Il y a un mois, une autre avancée majeure vers l’ordinateur quantique était annoncée par le constructeur canadien D-Wave Systems. Cette machine, baptisée Advantage, ne contient pas moins de 5000 qubits, soit deux fois et demi plus que la précédente version.

Reste que certains scientifiques s’interrogent pour savoir quel est le gain de puissance réelle de cette nouvelle machine présentée par D-Wave Systems. Car ce constructeur canadien, pionnier dans l’informatique quantique, a choisi une voie technologique différente de celle de ses concurrents, et qui nécessite entre 10 à 1000 qubits de correction d’erreur pour 1 qubit de calcul actif.
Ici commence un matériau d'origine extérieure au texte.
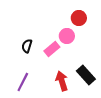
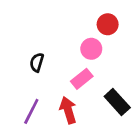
pink rectangle: (52, 49) -> (82, 79), moved
red arrow: (62, 81) -> (68, 110), moved

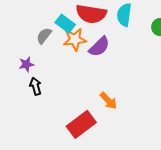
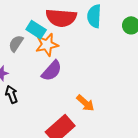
purple semicircle: (99, 47) -> (52, 71), moved

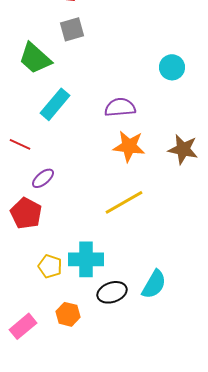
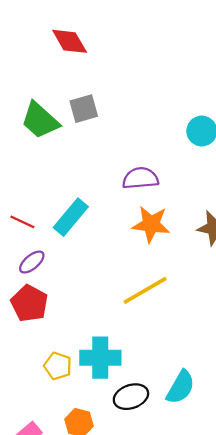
gray square: (72, 29) -> (84, 109), moved
cyan rectangle: (55, 104) -> (71, 217), moved
purple ellipse: (43, 178) -> (32, 262), moved

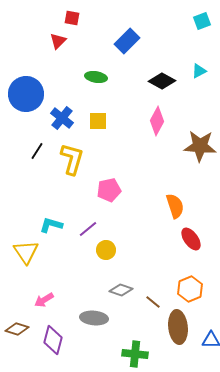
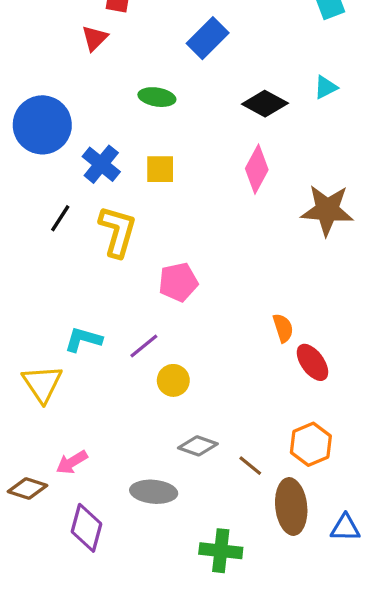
orange semicircle: (175, 206) -> (283, 328), moved, size x0.7
brown diamond: (17, 329) -> (28, 488), moved

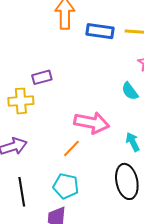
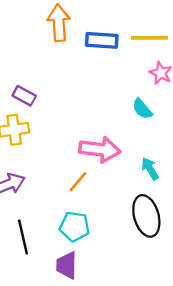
purple rectangle: (42, 77) -> (24, 96), moved, turned 48

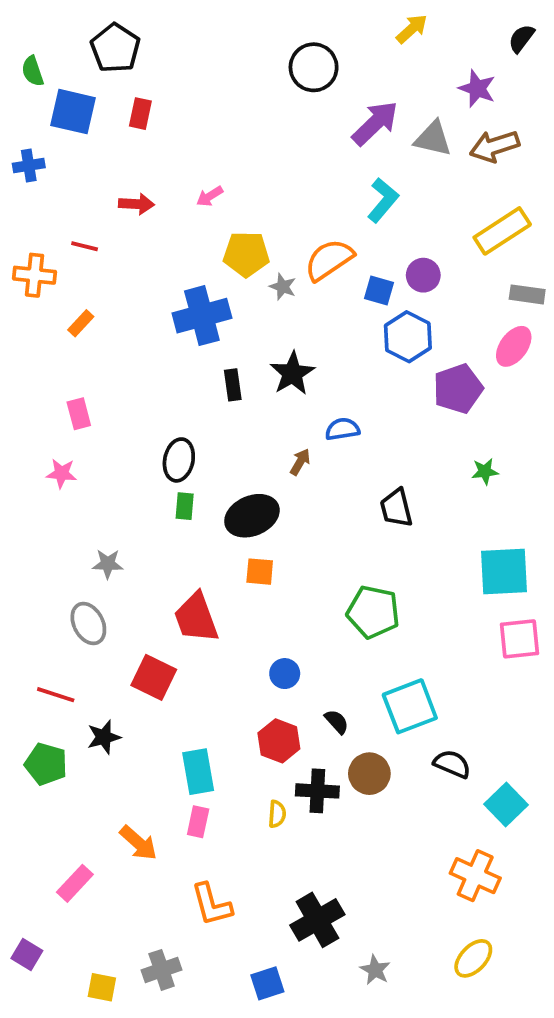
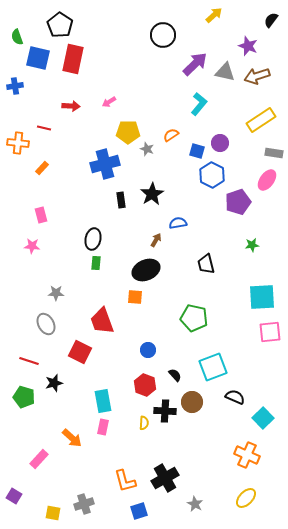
red rectangle: (140, 114) -> (73, 59), size x1.8
orange semicircle: (329, 260) -> (171, 135), size x0.6
black ellipse: (252, 516) -> (146, 270), moved
orange L-shape: (212, 904) -> (125, 481), moved

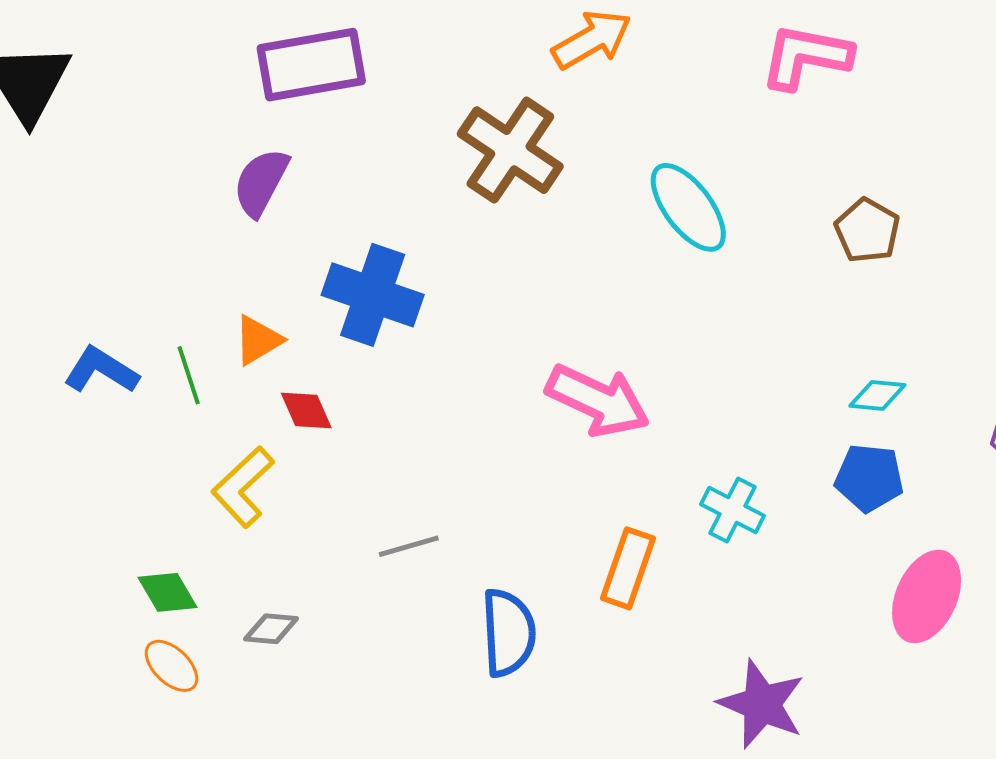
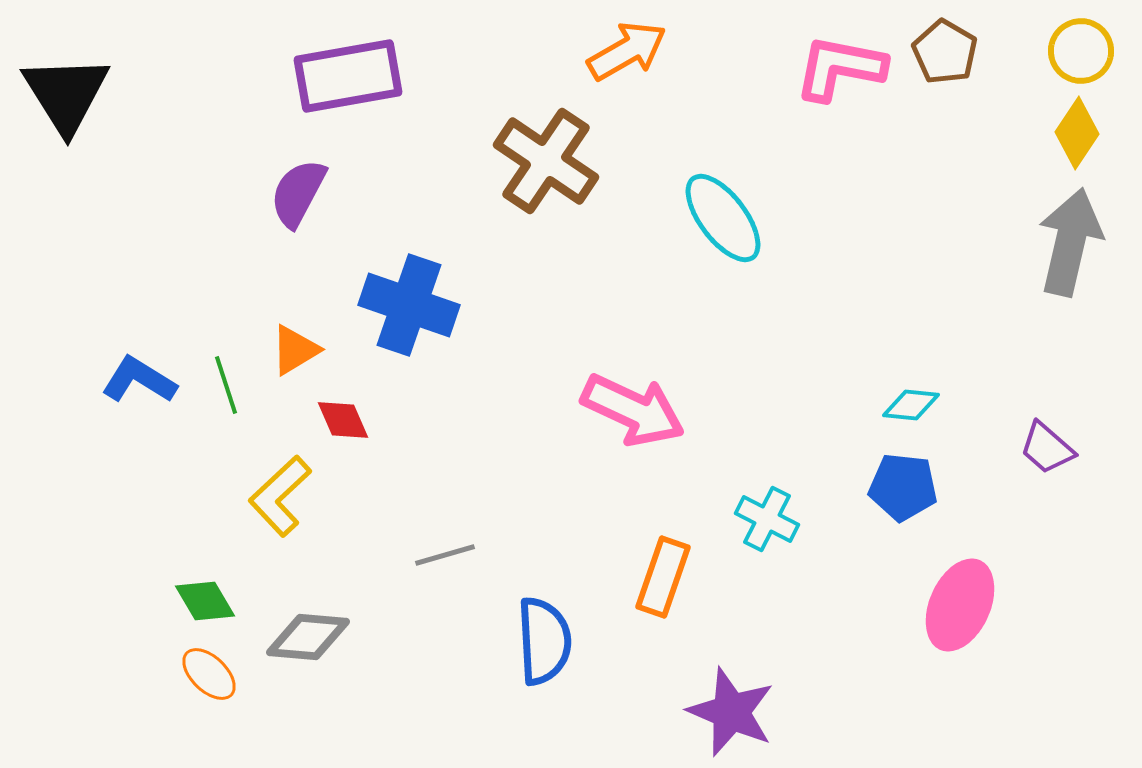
brown pentagon: (867, 231) -> (945, 52), moved
gray diamond: (271, 629) -> (308, 637), size x1.5
purple star: (762, 704) -> (731, 712), moved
Tristan Meunier, directeur de recherche au CNRS à l’institut Néel à Grenoble, souligne, quant à lui, le réel bond technologique que représente cette nouvelle machine de D-Wave : «la machine de D-Wave s’appuie sur une conception et une fabrication tout à fait remarquables, notamment en ce qui concerne le nombre de qubits, les modules d’interconnexion et la qualité du système de refroidissement. D-Wave est parvenue à compenser la relative faiblesse des performances de leurs qubits par le contrôle d’un grand nombre d’entre eux et une grande connectivité.», précise cet expert en physique quantique.

D-Wave ne se prive d’ailleurs pas de souligner, contrairement à ses concurrents, qu'il propose déjà aux entreprises des machines quantiques opérationnelles, vendues avec des progiciels « sur mesure »  qui répondent parfaitement aux besoins de ses clients. La firme canadienne précise que ces nouvelles machines sont notamment utilisées pour modéliser et concevoir en un temps record des nouvelles molécules anti-virales. Autre exemple, selon D-Wave, la machine acquise par un grand distributeur de commerce canadien lui aurait permis d’optimiser un processus calculé en 2 minutes contre 25 heures auparavant…
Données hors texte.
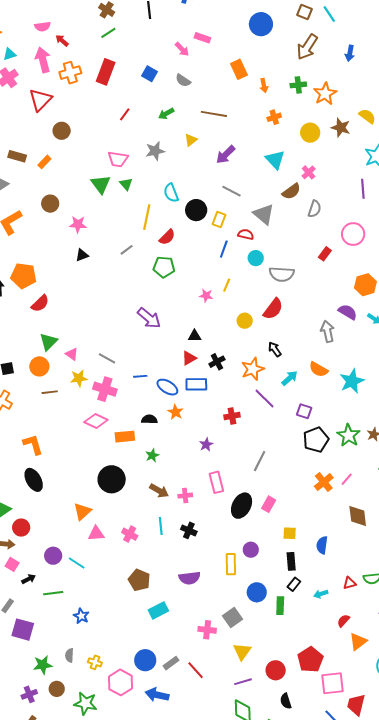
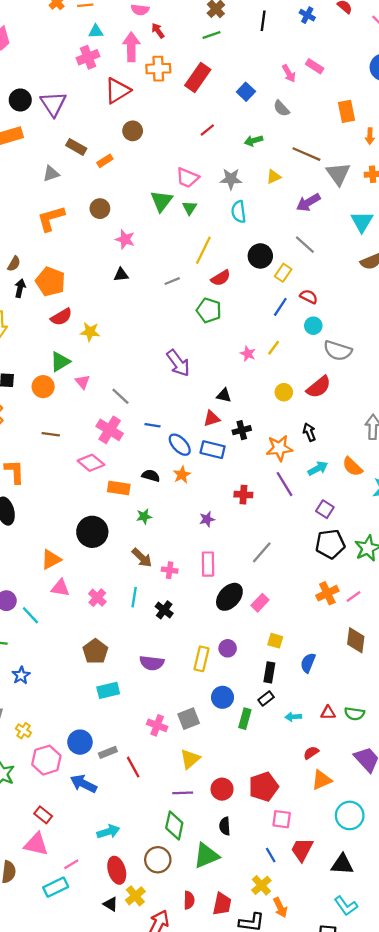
cyan semicircle: (171, 193) -> (239, 212), moved
gray triangle: (264, 214) -> (338, 174), moved
yellow star: (79, 378) -> (90, 332), moved
brown line: (50, 392) -> (51, 434), moved
pink square: (332, 683) -> (282, 819), size x0.7

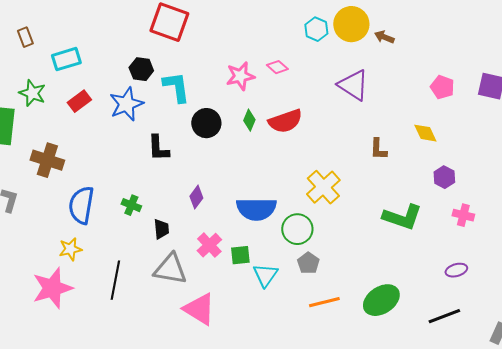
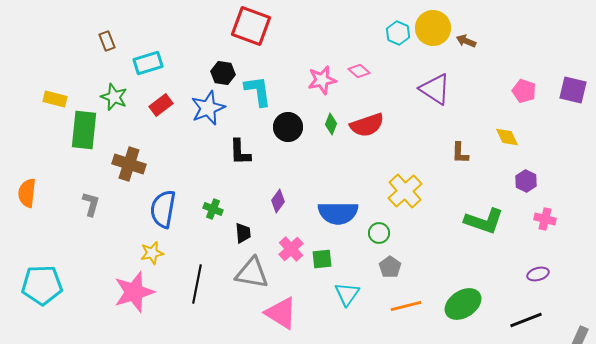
green circle: (297, 229) -> (379, 233), size x0.7
cyan triangle: (265, 275) -> (347, 294), moved

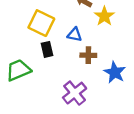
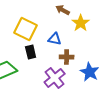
purple cross: (75, 93) -> (55, 78), moved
Mais Google réplique en expliquant que la voie technologique choisie par D-Wave n’a pas d’avenir car elle va se heurter à des obstacles physiques insurmontables, à mesure que ses machines gagneront en puissance et compteront plus de qbits. Google affirme que son prototype, bien qu’il ne comporte que 60 qbits, est capable de réaliser une succession d’un millier d’opérations sans erreur, et que sa puissance double chaque fois qu’un qubit est ajouté, « ce qui est loin d’être le cas de D-Wave », s’empresse d’ajouter Google.
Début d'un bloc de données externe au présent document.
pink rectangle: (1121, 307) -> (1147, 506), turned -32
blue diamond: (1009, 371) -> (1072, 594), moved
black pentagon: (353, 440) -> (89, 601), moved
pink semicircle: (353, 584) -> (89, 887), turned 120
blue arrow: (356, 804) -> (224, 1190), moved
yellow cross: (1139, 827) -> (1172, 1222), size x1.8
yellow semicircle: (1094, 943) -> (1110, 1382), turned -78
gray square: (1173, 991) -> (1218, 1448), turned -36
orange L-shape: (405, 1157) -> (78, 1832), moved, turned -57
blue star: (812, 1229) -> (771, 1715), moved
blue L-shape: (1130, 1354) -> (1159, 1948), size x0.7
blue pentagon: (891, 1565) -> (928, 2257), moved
Enfin, il y a quelques jours, IonQ a fait sensation en dévoilant une machine présentée comme « l’ordinateur quantique le plus puissant du monde ». IonQ affirme que les ressources immenses en calcul de cet ordinateur seront prochainement commercialisées, via les plates-formes de développement quantique Amazon Bracket et Azure Quantum de Microsoft. IonQ, mais cela reste à confirmer, serait parvenu à battre le record du volume quantique d’IBM. Cet indicateur permet d’évaluer la performance d’un ordinateur quantique en fonction du ratio entre son efficacité et son taux d’erreurs. IBM a récemment annoncé avoir atteint l’échelon 64 de volume quantique sur un ordinateur de 27 Qubits. IonQ affirme, pour sa part, être parvenu à quatre millions sur l’échelle du volume quantique sur un ordinateur de 32 Qubits. Cette prouesse résulterait du choix technologique de IonQ, qui repose sur le recours à des ions piégés et stabilisés à l’aide de champs électromagnétiques, une approche qui lui aurait permis de descendre le taux d’erreur par qbit à 0,1 %.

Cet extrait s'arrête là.